White People: What Will We Do To Change Our Legacy Of Violence?

Photo credit: Natania Kremer on Twitter during #MillionsMarchNYC on Dec. 13, 2014
Photo credit: Sass Linneken
You may remember this photo of rising 9th grader Laykenn Kurtzer in dialogue with an older man who was protesting her monthly vigil for racial justice in central Maine. Their body language struck me as interesting and I wanted to find out more about what they said, so I contacted Laykenn for an interview.

Laykenn said that they crossed the bridge because they wanted to ask what made him think that there was no racial tension in Lewiston. "He was kind and willing to talk to me; he was very civil about it," said Laykenn.

"I went over because I just wanted to talk, not argue."

Besides repeating "all lives matter" several times, Laykenn reports that the man's main point was that the vigil was in the wrong place.
"He said that we should be standing in front of a police station where cops have killed black people without getting in trouble, or having any charges brought against them. He said that cops aren't bad but they should be getting punished. He told me he would go with us and hold a Black Lives Matter sign to protest at a police station in another city."
I wondered if they asked him if he has gone to any of those protests (there have certainly been ample opportunities) but Laykenn said no.

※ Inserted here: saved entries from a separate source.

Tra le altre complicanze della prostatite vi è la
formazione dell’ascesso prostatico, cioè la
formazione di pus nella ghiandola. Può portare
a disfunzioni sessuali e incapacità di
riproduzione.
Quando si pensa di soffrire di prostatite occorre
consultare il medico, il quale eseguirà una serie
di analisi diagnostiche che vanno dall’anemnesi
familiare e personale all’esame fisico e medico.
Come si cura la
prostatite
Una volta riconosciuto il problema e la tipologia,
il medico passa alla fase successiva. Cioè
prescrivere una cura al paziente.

Laykenn said, "I explained that we stand here because we are trying to get people to be aware of the Black Lives Matter movement."

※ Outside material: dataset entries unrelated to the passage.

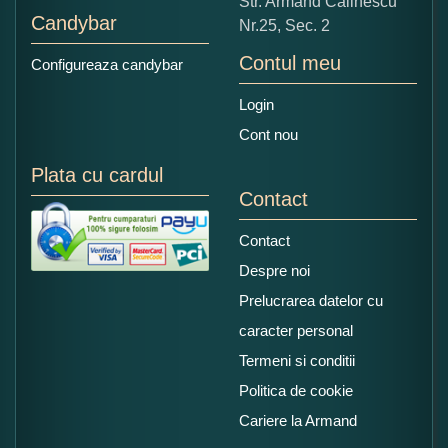
Str. Armand Călinescu
Candybar
Nr.25, Sec. 2
Contul meu
Configureaza candybar
Login
Cont nou
Plata cu cardul
Contact
Contact
Despre noi
Prelucrarea datelor cu
caracter personal
Termeni si conditii
Politica de cookie
Cariere la Armand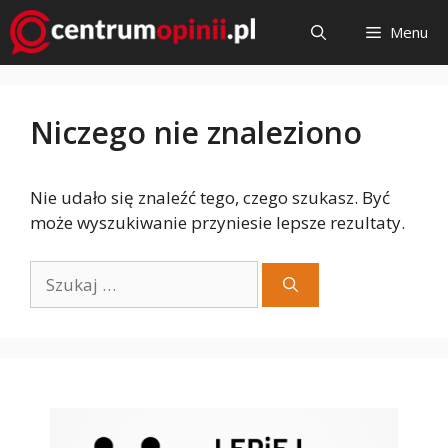
Przejdź
Menu
do
treści
Niczego nie znaleziono
Nie udało się znaleźć tego, czego szukasz. Być
może wyszukiwanie przyniesie lepsze rezultaty.
Szukaj:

Their discussion lasted about half an hour, with the man circling back to his main talking points several times.
Laykenn and mom Sass Linneken are regulars at the monthly vigil organized by the group Showing Up For Racial Justice, (SURJ) Central Maine chapter.
Here they are standing on the Auburn side of the bridge to Lewiston in May, 2016.
One possible effect of the counter protest was that people in many cars shouted "all lives matter" as they passed. Laykenn's impression was that there were slightly more negative responses than positive ones, while at most of the monthly vigils they've attended the reactions of those passing have been more positive than negative -- often in the form of beeps and thumbs up. (My thought is that this change could also be due to the Republican Party openly endorsing racism at their recent convention, or a response to recent news of police being killed in Dallas and in San Diego.)

One thing that clearly disturbed them was when "a big pickup truck got really, really close to the sidewalk where we [i.e. the SURJ vigilers] were standing and blew out black exhaust all along the bridge. That was scary."

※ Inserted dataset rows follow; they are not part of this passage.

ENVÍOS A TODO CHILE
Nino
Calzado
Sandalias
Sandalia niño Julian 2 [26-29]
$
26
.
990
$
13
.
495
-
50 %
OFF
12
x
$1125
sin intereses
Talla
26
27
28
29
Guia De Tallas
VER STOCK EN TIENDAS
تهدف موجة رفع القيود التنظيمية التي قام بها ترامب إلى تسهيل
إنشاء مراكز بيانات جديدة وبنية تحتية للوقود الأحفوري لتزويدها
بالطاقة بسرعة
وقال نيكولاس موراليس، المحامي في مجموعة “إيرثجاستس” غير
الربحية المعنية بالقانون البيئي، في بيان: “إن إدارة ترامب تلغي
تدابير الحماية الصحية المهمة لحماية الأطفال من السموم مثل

Personally, I have seldom been at a demonstration for either racial justice or peace in central Maine without at least one large pickup truck aggressively creating noise and/or smoke in response to the messages displayed. I suppose the drivers think they are engaging in dialogue?

In response to my share of the photo of Laykenn's conversation I heard from Grace Braley, a peace organizer in southern Maine. She was reminded of the inscription on a statue of Melchior Ocampo she saw in Morelia, Mexico:

Es hablando no matandonos como habremos de entendernos. 
(It is with talking, not killing, that we have to understand each other.)

In case you're wondering why I didn't interview the man in the photo, too, I have a couple of reasons.

At first I did not know who he was (nor did Laykenn), then another SURJ member contacted me to say that he is a local minister who leads a group called the Jesus Party along with his wife. (Laykenn said there was a woman standing with him holding a sign that said something about god that they can't exactly remember. Laykenn did not speak with the woman.) After my sister Hope did some internet research I found that this man is often online complaining that no one listens to his "all lives matter" message.

Laykenn listened, but since my blog does not exist to promote hateful messages I decided not to attempt to interview him. That is one of the things I will do as a white person who wants to change our legacy of violence. What will you do?